Seniors with chronic health care needs not only have to deal with health care issues, but also with financial and legal issues.  A Life Care Planning Law Firm combines the expertise of an attorney and a licensed social worker. The elder law attorney provides services such as estate planning and public benefits qualification and the social worker locates and coordinates appropriate, high-quality care.

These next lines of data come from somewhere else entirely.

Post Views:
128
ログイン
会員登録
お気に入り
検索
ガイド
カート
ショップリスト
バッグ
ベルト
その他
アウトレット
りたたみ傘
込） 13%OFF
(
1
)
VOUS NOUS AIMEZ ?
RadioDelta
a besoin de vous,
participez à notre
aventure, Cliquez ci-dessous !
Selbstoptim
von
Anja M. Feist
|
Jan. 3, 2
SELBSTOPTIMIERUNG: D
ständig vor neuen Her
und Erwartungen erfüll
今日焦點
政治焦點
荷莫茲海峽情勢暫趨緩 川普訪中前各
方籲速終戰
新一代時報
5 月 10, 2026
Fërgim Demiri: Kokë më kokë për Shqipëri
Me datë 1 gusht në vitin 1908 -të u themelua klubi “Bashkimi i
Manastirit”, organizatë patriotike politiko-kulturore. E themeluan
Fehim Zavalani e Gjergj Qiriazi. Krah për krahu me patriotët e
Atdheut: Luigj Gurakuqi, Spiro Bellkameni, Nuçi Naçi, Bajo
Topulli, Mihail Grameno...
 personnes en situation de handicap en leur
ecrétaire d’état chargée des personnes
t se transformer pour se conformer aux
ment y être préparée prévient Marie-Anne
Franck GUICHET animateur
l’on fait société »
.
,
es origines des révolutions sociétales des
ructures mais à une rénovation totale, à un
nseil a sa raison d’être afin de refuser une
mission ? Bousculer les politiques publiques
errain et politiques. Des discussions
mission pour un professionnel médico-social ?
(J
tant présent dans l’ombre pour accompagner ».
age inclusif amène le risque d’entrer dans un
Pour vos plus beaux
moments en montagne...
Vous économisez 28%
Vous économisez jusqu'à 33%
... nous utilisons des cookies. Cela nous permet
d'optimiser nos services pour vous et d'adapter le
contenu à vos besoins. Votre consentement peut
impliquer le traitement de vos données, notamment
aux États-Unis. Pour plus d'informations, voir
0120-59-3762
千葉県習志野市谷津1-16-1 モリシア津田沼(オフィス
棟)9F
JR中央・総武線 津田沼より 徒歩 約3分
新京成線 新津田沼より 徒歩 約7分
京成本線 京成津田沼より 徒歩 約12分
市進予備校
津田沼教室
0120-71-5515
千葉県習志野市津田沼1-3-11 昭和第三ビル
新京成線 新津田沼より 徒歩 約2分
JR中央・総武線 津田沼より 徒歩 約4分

As advocates for seniors, Life Care Planning Law Firms protect their rights and ensure their independence and quality of life. If problems arise with care providers or with public benefit agencies, seniors and their families appreciate having a law firm on their side.

Medicaid Mistakes

A traditional estate plan, prepared for a couple when they were healthy, will be turned upside down if one of them develops a chronic health problem.  The cost of long-term care can quickly deplete a couple’s savings that has taken a life time to acquire.  When paying for long-term care, there is always the question of how to preserve assets to meet the life-time needs of the spouse who remains at home and to provide the highest quality of care for the spouse in a facility.  Medicaid will help pay for long-term care; however, money received from Medicaid to pay for long-term care may be recouped through Estate Recovery, just like I had to repay my student loan when I graduated from college.

 

Qualifying for Medicaid is based on a means test of an applicant’s monthly income, assets, and medical need.  When a married applicant with spouse at home applies for Medicaid, the applicant spouse is allowed to keep $2,000, and the at-home spouse is allowed to keep their home, one vehicle, plus one half of the countable assets up to a maximum of $115,920.  (Medicaid rules set the allowable amount and define countable and noncountable assets.)

 

Many couples, when applying for Medicaid, make mistakes based on misinformation they have received from a well-intentioned friend, neighbor, or health-care worker.      The following example shows how this can happen.  Bill has dementia and is being cared for at home by his wife, Mary.  Knowing that one day her Bill may need to go to a facility and knowing how much health care cost, Mary discusses her concerns with a neighbor.  The neighbor tells Mary that Medicaid requires a spend down of one half of the couple’s assets to qualify for Medicaid.  Acting on her neighbor’s advice and unaware that she should file a Community Spouse Resource Allowance (CSRA) with the Idaho Department of Health and Welfare (IDHW) before spending down their money, Mary spends down half of the Couple’s $200,000 that they have in CDs and various bank accounts to $100,000.

 

Mary then files an application for Medicaid and provides the necessary financial information to IDHW.  Mary is told that her attempt to spend down the money had no effect because she had not filed a CSRA before spending down the money.  Therefore, she will have to do a second spend down of one half of the couple’s current assets before Bill will be eligible for Medicaid.  Had Mary filed the CSRA first, she would have been able to keep $100,000 instead of $50,000. This brief example shows how complex Medicaid rules are, and how mistakes like this one can be avoided by obtaining advice from an attorney experienced in handling Medicaid cases.